Easiest way to tackle this web crawling task?

Question:

I currently have been assigned to create a web crawler to automate some reporting tasks I do. This web crawler would have to login with my credentials, search specific things in different fields (some in respect to the the current date), download CSVs that contain the data if there is any data available, parse the CSVs quickly to get a quick number count, create an email with the CSVs attached and send it.

I currently know C++ and Python very well, am in the process of learning C, but I was told that Ruby or Ruby on Rails was a great way to do this. Is Ruby on Rails solely for creating web apps, and if so, does my task fit the description of a web app, or can I just make a standalone program that runs and does it all?

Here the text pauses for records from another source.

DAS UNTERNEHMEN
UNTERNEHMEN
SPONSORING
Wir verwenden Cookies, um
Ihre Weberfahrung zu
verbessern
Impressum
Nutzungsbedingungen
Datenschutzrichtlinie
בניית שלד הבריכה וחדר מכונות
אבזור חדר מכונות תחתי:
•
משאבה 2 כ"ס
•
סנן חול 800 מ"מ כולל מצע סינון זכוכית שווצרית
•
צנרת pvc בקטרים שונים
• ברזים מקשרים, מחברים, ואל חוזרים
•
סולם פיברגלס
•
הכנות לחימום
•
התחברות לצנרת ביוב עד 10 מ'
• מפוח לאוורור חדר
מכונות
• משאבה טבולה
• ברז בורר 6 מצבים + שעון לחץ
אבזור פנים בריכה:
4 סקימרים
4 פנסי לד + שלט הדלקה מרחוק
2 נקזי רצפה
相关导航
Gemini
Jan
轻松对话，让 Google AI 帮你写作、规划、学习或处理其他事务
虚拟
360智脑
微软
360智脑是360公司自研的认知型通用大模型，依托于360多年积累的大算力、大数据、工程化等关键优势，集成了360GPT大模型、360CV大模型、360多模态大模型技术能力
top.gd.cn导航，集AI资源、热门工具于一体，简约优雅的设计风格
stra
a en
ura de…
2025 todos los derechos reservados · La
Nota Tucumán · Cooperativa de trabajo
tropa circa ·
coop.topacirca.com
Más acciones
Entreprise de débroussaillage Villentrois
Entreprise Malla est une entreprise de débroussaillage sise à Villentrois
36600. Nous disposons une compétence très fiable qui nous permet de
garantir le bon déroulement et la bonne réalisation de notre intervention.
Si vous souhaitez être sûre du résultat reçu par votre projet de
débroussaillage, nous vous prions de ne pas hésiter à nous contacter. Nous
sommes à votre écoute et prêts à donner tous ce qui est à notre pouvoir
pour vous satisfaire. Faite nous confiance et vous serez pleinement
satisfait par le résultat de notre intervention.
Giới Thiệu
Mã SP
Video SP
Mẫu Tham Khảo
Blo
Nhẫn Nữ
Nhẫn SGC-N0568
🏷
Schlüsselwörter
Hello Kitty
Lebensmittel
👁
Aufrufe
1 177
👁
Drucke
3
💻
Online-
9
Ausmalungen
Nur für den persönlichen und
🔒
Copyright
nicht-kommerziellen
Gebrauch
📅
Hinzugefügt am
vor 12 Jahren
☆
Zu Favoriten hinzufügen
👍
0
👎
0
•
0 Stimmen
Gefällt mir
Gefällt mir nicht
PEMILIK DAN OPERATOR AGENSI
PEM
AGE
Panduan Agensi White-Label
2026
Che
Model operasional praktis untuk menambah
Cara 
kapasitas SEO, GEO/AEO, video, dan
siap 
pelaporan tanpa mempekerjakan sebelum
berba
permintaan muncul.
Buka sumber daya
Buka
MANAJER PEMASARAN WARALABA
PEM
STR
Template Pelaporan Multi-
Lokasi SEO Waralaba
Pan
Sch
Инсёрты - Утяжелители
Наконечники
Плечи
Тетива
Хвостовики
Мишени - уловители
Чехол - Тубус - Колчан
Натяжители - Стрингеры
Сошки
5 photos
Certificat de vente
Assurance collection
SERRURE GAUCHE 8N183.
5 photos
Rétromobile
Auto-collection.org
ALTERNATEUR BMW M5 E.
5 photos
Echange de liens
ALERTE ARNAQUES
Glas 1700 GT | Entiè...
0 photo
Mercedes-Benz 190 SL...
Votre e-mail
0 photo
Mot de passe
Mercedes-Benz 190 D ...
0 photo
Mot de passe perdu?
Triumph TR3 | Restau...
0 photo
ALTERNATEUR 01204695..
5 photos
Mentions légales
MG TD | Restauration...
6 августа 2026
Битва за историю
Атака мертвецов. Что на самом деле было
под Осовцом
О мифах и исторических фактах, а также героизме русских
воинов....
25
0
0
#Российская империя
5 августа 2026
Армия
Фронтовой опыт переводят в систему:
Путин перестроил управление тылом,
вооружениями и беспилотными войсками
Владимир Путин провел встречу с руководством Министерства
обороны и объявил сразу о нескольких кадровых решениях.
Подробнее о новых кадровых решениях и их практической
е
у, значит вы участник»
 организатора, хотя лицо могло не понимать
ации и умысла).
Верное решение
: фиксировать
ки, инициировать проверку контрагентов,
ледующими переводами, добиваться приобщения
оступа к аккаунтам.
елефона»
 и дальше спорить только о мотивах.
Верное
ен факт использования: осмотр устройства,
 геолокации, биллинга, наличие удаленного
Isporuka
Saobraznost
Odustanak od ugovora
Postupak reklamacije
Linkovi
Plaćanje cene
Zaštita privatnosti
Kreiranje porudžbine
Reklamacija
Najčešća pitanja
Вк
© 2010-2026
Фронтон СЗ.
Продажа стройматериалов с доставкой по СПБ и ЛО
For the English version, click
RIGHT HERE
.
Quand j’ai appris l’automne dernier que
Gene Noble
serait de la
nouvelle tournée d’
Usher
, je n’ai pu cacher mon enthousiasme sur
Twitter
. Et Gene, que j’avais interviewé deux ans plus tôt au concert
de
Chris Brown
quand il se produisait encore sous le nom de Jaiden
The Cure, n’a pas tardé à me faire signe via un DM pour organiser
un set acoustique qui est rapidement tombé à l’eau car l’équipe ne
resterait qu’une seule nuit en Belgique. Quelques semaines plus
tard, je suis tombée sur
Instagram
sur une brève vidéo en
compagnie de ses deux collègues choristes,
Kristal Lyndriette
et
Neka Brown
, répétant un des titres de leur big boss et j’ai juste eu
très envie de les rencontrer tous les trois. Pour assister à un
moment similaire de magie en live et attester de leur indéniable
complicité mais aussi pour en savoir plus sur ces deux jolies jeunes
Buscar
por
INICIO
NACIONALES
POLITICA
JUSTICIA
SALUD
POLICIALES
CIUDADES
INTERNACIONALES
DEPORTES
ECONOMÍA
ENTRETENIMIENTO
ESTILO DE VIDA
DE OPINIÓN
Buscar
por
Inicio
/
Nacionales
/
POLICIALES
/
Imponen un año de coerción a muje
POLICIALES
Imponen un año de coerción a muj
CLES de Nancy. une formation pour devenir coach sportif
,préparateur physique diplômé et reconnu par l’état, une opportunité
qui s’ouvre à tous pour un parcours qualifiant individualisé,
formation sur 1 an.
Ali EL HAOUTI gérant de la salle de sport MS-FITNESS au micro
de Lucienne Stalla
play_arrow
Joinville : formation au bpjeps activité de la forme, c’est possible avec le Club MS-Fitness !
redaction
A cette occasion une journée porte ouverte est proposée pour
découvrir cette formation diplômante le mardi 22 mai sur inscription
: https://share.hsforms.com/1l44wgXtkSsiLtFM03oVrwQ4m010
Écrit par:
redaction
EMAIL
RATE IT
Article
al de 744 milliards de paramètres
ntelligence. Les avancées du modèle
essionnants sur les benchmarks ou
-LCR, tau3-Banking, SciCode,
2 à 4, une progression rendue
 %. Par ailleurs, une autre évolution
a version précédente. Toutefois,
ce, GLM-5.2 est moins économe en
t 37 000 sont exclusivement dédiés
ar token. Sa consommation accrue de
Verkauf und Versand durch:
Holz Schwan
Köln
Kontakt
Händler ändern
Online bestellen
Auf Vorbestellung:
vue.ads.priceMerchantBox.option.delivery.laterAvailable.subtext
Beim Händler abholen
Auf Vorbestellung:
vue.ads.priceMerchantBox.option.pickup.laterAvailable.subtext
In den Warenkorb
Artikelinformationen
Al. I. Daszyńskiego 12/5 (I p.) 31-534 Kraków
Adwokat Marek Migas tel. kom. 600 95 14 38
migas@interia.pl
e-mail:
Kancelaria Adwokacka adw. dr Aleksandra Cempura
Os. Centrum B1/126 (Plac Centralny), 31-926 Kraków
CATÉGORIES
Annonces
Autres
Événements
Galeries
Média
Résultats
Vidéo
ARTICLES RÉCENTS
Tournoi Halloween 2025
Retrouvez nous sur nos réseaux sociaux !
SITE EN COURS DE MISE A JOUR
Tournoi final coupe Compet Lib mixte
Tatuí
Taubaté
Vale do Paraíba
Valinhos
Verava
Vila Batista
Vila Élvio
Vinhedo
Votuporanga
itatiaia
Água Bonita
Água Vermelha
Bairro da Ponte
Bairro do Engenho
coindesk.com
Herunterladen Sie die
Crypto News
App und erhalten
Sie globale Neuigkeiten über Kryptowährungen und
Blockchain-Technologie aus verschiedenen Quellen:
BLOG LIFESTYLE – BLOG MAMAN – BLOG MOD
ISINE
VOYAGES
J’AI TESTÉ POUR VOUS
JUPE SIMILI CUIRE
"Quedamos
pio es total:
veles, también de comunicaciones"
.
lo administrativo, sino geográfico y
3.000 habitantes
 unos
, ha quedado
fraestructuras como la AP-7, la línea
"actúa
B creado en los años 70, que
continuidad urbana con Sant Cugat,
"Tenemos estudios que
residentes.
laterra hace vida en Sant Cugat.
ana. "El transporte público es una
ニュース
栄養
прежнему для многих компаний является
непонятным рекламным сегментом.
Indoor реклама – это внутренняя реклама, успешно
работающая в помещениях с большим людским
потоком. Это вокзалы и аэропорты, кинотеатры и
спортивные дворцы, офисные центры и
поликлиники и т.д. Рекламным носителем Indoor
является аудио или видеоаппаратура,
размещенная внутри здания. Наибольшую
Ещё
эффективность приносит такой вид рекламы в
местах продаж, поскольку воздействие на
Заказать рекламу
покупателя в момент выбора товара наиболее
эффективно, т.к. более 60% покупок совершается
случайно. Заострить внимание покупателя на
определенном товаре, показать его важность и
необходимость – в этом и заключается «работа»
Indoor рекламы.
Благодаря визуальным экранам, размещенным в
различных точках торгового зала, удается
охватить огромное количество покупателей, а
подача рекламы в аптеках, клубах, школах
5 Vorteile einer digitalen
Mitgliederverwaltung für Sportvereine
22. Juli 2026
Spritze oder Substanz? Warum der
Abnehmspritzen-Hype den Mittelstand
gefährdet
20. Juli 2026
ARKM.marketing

I would like to know which language would be the easiest to code with (has easy to use modules), has a good library/module relative to these tasks. What would I need to take into account before undergoing this task? I have till the end of December to make this, and I only work here for around 12 hours per week (I’m a student, and this is for my internship). Is this feasible?

Thanks.

Asked By: Michael M

||

Answers:

You already know Python, go with that. CSV parsing and mail sending are pretty trivial tasks and I assume you can figure those out with Google.

As for web crawling? Use Mechanize.

Answered By: kqnr

Basically, you can pretty much accomplish this task with any of the languages you listed. If you want learning Ruby as a part of your experience for your internship, then this might be a great project and a way of learning it. But, python would work great, also (you could probably use Mechanize). I should probably disclose that I’m a Python developer and I love it. I think it’s a great language with great support and tools. I’m sure the Ruby guys feel the same about their language. Again, I think it’s what you want to try to accomplish during your internship. What experience do you want to take away, etc. Best of luck.

Answered By: David S

Adding to mechanize:

if your page has a javascript component that mechanize cant handle, selenium drives an actual web browser. If you’re hellbent on using ruby, you can also use WATIR, but selenium has both ruby and python bindings.

Answered By: kreativitea